Al-Akbar, a youth offender committed to the custody of the Department of Youth Rehabilitation Services, was talking with his girlfriend on his cellphone. He would never see her again. He was shot three times in the back and a fourth time in the face, for reasons that have never been explained.

Caviness-Bey, convicted and sentenced last week to 27 years in prison, and another boy involved, a minor with the initials D.H., also were DYRS wards, according to court documents and interviews with law enforcement officers and family members.

DYRS youth being involved in homicides is not a new phenomenon. Roughly half of the hundreds of DYRS wards are placed in community settings for rehabilitation until they turn 21 or otherwise complete the terms of their commitment. During the five-year period from 2007 through 2011, some 53 such youth offenders determined to pose a “high,” “high-medium” or “medium” risk of re-offending were either killed or found guilty of killing someone else, according to agency statistics obtained by The Washington Times.

Now, DYRS Director Neil A. Stanley has reported that the recidivism rate among this population has decreased, a development that drew praise from city leaders.

But Mr. Stanley’s Mid-Year Public Safety Update did not disclose that since 2011, partly through court diversion of troubled youths to other city programs, the DYRS population has been cut almost in half. The one-page report makes only scant mention of the “decrease in the number of youth under DYRS supervision,” saying that the reductions in arrests “outpace the population decline.”

The report also did not acknowledge that the department does not track recidivism of wards after their commitment ends — which means DYRS’ success in rehabilitating youths is difficult if not impossible to assess, said D.C. Council member Jim Graham, Ward 1 Democrat and chairman of the Human Services Committee, which oversees DYRS.

Mr. Graham said the D.C. Superior Court Family Court has “dramatically reduced” the numbers of youths being committed to DYRS since 2010 and 2011 and that young adults 18 and older are “aging out of the DYRS system at twice the rate of youth entering the system.” Such trends have reduced DYRS’ committed population from 1,100 in January 2011 to fewer than 600 this year, according to city records.

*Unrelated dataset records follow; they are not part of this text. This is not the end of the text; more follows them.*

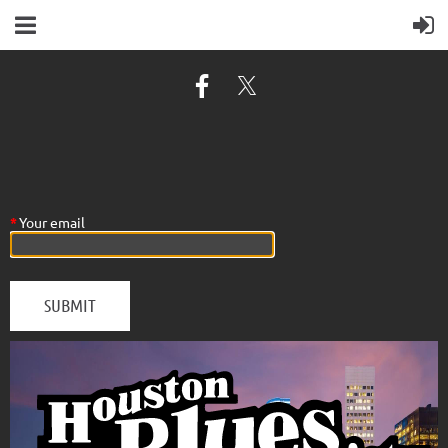
*
Your email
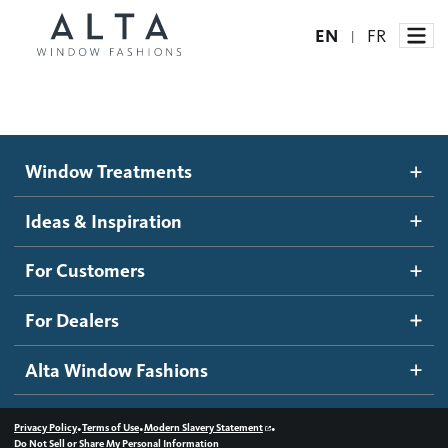
EN
FR
|
Window Treatments
Window Treatments
Ideas and Inspiration
Motorized Blinds and Shades
Ideas & Inspiration
Honeycomb Shades
How It Works
For Customers
Blog
Roller Shades
Inspiration Gallery
Become a dealer
For Dealers
Banded Shades
Dealer Resources
Alta Window Fashions
Sheer Shadings
Contact us
Wood Blinds
•
•
•
Privacy Policy
Terms of Use
Modern Slavery Statement
Do Not Sell or Share My Personal Information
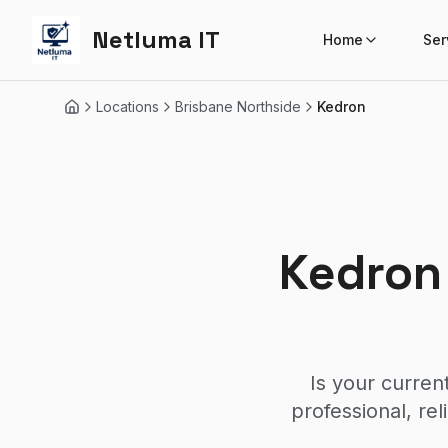
Netluma IT
Home
Ser
Locations
Brisbane Northside
Kedron
Home
Kedron
Is your curren
professional, re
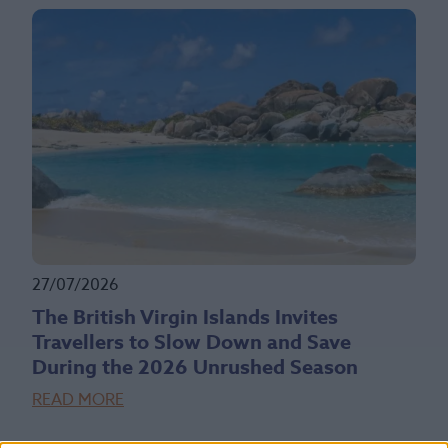
27/07/2026
The British Virgin Islands Invites
Travellers to Slow Down and Save
During the 2026 Unrushed Season
READ MORE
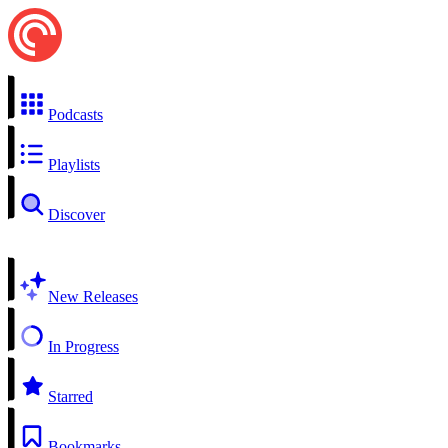
Podcasts
Playlists
Discover
New Releases
In Progress
Starred
Bookmarks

Referring to the 26 percent decrease in the rate of youth recidivism, Mr. Graham said, “I think it would have been more accurate for the agency to include its population figures over the last six to eight quarters, and the number of youths actually placed in community settings during the same period so that the larger context would have been understood.”

Carol Abrams, a spokeswoman for DYRS, said the department has no way of knowing how many juvenile offenders the courts have diverted to other city programs and defended the department’s reliance on community placement as consistent with national trends.

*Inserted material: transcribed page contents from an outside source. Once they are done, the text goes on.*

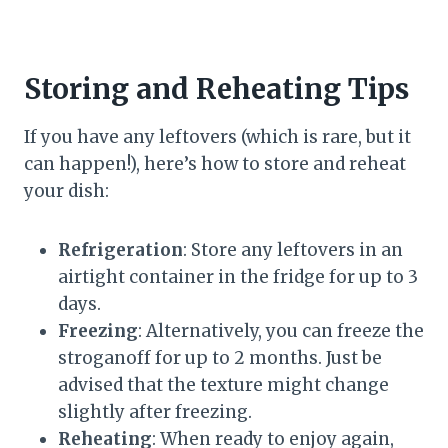
Storing and Reheating Tips
If you have any leftovers (which is rare, but it
can happen!), here’s how to store and reheat
your dish:
Refrigeration
: Store any leftovers in an
airtight container in the fridge for up to 3
days.
Freezing
: Alternatively, you can freeze the
stroganoff for up to 2 months. Just be
advised that the texture might change
slightly after freezing.
Reheating
: When ready to enjoy again,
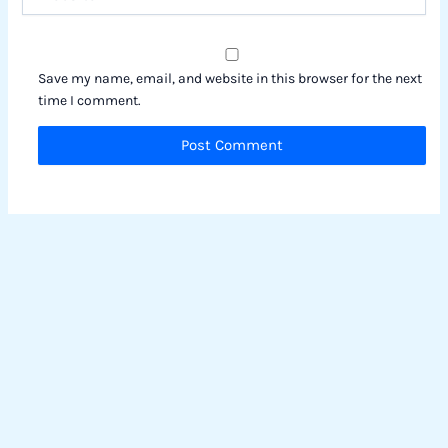
Save my name, email, and website in this browser for the next
time I comment.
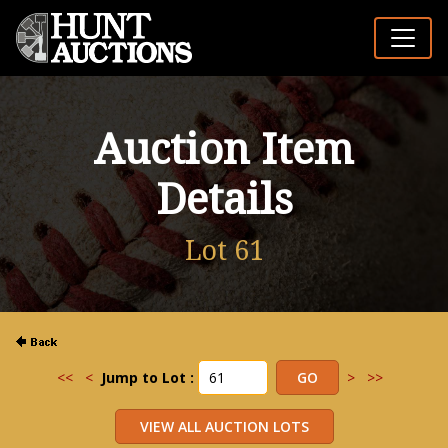
Auction Item
Details
Lot 61
<<
<
Jump to Lot :
>
>>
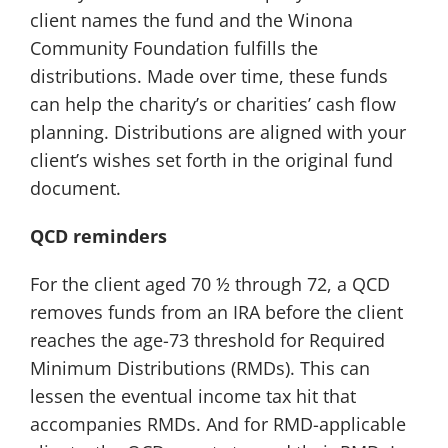
client names the fund and the Winona
Community Foundation fulfills the
distributions. Made over time, these funds
can help the charity’s or charities’ cash flow
planning. Distributions are aligned with your
client’s wishes set forth in the original fund
document.
QCD reminders
For the client aged 70 ½ through 72, a QCD
removes funds from an IRA before the client
reaches the age-73 threshold for Required
Minimum Distributions (RMDs). This can
lessen the eventual income tax hit that
accompanies RMDs. And for RMD-applicable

Superior Court Associate Judge Zoe Bush, who oversees placement of juvenile offenders, refused requests for an interview. Grace Lopes, a court-appointed monitor of DYRS as part of a consent decree in a decades-old class-action lawsuit, did not return calls for comment.

In addition to calling for more transparent reporting by Mr. Stanley, Mr. Graham has directed DYRS to establish a structure for tracking youths’ successes and risks to public safety after their commitment has ended. From January 2012 through March of this year, DYRS closed 527 cases, none of which has been tracked or monitored, according to a human services committee report.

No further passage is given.